=== Data excerpts ===
..........

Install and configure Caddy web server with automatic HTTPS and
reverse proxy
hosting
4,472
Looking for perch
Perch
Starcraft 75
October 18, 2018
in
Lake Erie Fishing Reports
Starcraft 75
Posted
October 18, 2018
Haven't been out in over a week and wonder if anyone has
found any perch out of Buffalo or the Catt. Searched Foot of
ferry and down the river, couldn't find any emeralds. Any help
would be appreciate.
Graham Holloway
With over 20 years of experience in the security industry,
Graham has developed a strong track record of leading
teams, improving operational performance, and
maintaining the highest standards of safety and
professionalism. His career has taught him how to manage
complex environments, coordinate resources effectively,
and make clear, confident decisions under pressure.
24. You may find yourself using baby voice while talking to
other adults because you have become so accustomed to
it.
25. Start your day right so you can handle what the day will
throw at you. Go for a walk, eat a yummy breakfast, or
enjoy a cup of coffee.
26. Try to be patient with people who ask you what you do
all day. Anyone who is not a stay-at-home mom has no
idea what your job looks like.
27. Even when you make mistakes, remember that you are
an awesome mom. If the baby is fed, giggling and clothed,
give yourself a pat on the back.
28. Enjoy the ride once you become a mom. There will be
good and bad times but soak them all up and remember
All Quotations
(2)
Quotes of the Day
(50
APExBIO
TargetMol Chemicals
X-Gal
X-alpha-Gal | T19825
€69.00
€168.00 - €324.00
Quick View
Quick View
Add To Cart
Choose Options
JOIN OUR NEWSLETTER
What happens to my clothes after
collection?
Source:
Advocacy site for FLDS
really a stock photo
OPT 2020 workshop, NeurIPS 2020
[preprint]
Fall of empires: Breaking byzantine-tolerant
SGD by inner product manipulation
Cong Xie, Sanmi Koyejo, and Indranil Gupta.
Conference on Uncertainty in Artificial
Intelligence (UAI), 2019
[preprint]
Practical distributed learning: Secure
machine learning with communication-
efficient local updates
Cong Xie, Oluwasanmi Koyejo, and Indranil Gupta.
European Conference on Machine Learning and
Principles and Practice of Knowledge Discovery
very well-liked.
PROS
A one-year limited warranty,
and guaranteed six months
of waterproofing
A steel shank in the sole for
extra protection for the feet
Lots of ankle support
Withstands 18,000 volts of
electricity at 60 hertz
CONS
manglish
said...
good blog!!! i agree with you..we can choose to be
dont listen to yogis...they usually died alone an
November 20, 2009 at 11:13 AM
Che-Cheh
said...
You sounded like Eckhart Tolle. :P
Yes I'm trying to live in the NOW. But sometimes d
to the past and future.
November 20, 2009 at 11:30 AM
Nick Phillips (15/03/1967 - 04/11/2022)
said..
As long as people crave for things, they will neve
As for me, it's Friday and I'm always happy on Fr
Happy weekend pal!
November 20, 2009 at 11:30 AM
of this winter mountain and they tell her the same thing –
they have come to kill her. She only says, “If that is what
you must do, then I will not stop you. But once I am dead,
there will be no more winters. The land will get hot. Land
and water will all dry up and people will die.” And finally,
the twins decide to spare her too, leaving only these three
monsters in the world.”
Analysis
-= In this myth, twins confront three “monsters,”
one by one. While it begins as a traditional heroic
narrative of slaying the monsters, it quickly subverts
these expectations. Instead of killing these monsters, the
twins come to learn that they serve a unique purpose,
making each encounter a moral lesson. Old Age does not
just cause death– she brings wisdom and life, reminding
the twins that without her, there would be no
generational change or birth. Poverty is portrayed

..........

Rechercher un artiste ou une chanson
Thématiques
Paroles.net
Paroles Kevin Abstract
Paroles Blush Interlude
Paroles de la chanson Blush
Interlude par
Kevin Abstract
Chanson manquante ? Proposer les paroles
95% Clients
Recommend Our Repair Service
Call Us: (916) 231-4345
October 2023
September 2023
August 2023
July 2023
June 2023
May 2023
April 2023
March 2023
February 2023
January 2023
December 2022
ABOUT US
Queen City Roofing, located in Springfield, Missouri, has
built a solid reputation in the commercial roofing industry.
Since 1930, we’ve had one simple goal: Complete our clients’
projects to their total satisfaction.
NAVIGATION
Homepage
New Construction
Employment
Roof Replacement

..........

=== Exercise ===
Determine how many lines in the data contain the string "find", and give the number only.

=== Result for this task ===
2